3. Every farce will be a benedy in my formulation: The story arc will move from worse to better. Every satire will be a maledy – a tragedy of just desserts.
4. Going back five years, to Man Alive, I’ve done my best to reject satire, as a secondary consequence of rejecting all maledy. I am interested only in benedy in art, both in the art I make and the art I consume.
5. Even so, I love the story-stuff of satire much more than I do that of farce, as is easy enough to see in even the latter-day, kinder-gentler Willie stories.
6. The third act of any random maledy is the first act of a potentially-splendid benedy.
7. All of which comes back to love versus hate: I want a farce that feels like satire and yet pays off in full as benedy.
8. “Here’s what’s wrong,” is an essay, not a story.
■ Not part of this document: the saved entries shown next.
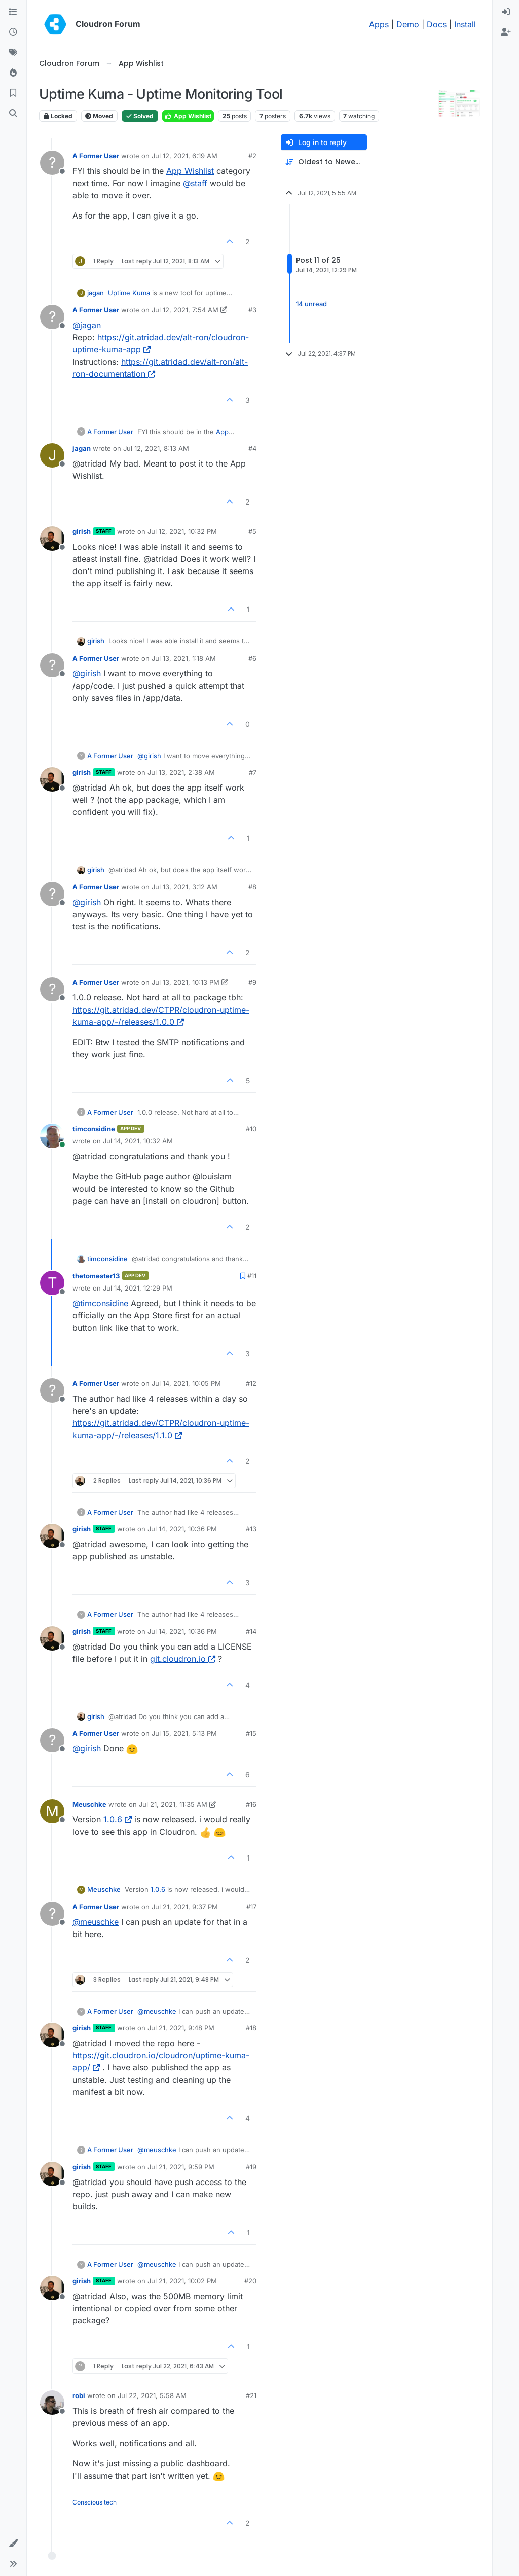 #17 (251, 1907)
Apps (379, 24)
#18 (251, 2028)
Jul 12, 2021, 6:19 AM (184, 156)
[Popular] (13, 73)
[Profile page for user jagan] (52, 455)
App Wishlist (188, 116)
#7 (252, 772)
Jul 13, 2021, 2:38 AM (181, 772)
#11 (251, 1276)
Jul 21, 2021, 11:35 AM (173, 1804)
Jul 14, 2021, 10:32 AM (138, 1141)
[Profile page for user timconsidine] (52, 1136)
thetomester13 (96, 1276)
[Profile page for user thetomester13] (52, 1283)
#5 (252, 531)
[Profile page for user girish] (52, 538)
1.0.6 (117, 1819)
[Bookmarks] (13, 93)
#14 (251, 1631)
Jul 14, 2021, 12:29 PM (137, 1288)
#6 (252, 658)
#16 (251, 1804)
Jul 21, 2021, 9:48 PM (180, 2028)
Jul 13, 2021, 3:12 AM (184, 887)
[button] (13, 2543)
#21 (251, 2395)
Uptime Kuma (129, 293)
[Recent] (13, 32)
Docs (437, 24)
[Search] (13, 113)
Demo (407, 24)
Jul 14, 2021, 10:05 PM (186, 1383)
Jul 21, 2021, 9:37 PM (185, 1907)
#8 (252, 887)
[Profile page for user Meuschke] (52, 1811)
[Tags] (13, 53)
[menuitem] (506, 12)
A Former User (95, 156)
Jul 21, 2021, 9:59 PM (180, 2167)
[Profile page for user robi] (52, 2402)
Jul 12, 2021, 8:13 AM (156, 448)
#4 (252, 448)
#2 (252, 156)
The story is here: “How I got things right.”
9. Accordingly, my reconciliation with satire starts here: If I’m not willing to dig deeply enough to love the people I’m writing about, I haven’t gotten to the story yet, anyway.
I have two Willie stories I’m playing with, two Traindancing stories. Willie is abducted by wannabe Jihadis, perhaps at Easter. And Willie is put on trial for the subversion of youth. I’m thinking there’s a third gauntlet in there, but I don’t know it yet, if there is.
Here’s what’s fun: The train. The train makes it easy to show what’s lovable about anyone – what is worth loving in each one of us. I like that story, too: Loki does benedy – with an affectionate snap of the towel.
No promises. There are many more Willie stories than there are Willie stories that have been written down. The hard problem was working out how to tell a brutal story kindly and lovingly.